Recently on air, John Morales argued that oftentimes, St. Francis is depicted as some sort of “medieval hippie” whose sole concern is the protection of nature and its creatures. While Francis is rightfully known for his connection to the outdoors, the problem is that his legendary example of commitment to personal holiness falls to the wayside.
Joining John on Morning Air was Father Benedict La Volpe to discuss who St. Francis really was and how he impacted the Church.
Father Benedict agreed with John and expressed his disappointment that so many people lack a full knowledge of the accomplishments of this great man. “He died in 1226, he was canonized in 1228, and the very first office that was written for the feast day was written by a great friar called Julian of Speyer. And for the very first Vespers, this was the antiphon that Julian wrote… ‘Francis the valiant Catholic and perfectly apostolic, did instruct us to adhere to the Faith of the Roman Church and those who were her priests, he’d urge we should most of all revere.’” He was not this hippie recluse who only talked to animals. He was a ‘valiant’ Catholic who spent his life instructing the Faithful and catalyzing the Church.

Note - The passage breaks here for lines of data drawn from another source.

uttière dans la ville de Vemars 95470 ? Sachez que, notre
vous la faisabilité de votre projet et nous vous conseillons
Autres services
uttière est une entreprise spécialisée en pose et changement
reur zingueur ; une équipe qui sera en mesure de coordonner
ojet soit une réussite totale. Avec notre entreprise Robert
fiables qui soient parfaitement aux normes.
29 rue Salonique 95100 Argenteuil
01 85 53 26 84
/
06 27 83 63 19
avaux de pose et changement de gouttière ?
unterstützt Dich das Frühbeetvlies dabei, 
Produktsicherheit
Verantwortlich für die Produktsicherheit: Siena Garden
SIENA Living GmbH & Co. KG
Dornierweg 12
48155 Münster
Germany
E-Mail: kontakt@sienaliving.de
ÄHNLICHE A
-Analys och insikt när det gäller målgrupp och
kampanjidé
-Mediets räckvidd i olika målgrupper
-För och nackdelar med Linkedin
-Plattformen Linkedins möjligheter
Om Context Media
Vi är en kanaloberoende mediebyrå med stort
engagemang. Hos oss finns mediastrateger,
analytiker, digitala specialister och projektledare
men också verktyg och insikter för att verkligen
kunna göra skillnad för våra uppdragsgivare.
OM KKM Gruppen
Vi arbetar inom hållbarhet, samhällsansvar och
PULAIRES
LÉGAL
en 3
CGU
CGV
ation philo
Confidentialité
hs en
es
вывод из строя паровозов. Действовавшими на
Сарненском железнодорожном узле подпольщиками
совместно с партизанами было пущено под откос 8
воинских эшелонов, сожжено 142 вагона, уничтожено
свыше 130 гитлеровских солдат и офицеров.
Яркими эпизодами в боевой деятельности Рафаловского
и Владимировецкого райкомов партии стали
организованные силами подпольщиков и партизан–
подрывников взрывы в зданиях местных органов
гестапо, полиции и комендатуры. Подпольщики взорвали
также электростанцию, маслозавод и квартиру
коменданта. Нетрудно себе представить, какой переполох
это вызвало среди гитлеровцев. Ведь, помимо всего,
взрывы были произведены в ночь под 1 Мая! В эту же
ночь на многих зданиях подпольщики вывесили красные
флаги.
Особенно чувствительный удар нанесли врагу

Very contrary to the hermitic loneliness that he is depicted to have lived out, Francis had many friends before his full conversion and maturation. He was a “fun-loving hooligan” as Father Benedict put it. Born into wealth, we can imagine a similar sort of pleasure-filled youth similar to that of St. Augustine. However, just like Augustine, Francis was left wanting. He sold his wealth, gave it to the poor, and went to undergo education with the bishop.
There is the amazing story of when Francis and his father had a large falling out in the piazza outside of the cathedral in Assisi and Francis denied his father’s way of life. He said that from then on he would only call the one in Heaven his “father” and he stripped off his clothes, those paid for by his father. While excessive and dramatic, Francis was making a grand gesture in the name of his conversion. He was not going into it half-hearted or just dipping his toes. He had realized the error of his ways and he wishes to change.
On time, Francis was praying in an abandoned chapel, and he heard Christ on the Cross speak to him, saying, “Rebuild my Church.” Francis, without thinking, began undertaking projects to build and rebuild physical churches around the area. After his third church, Francis realized that Jesus meant the body, the members of the Church. All of this is to say that while St. Francis is the patron saint of nature, he shouldn’t be seen as a “pantheistic icon.” He was a fiery and devoted follower of Christ who carried out the will of God at all costs and by any means.
There is nothing wrong with having a pet blessed on his feast day and there’s certainly nothing wrong with respecting creation in all of its forms. In fact, those are very good things. In Laudato Si, Pope Francis goes through the catalogue of creation and the need to observe God’s goodness in it. Creation bears a reflection of God’s love for us in it. But it would behoove us to see St. Francis for more than the “medieval hippie.” See him as an ardent defender of the Church, a role model for Catholics, and an example of holy poverty.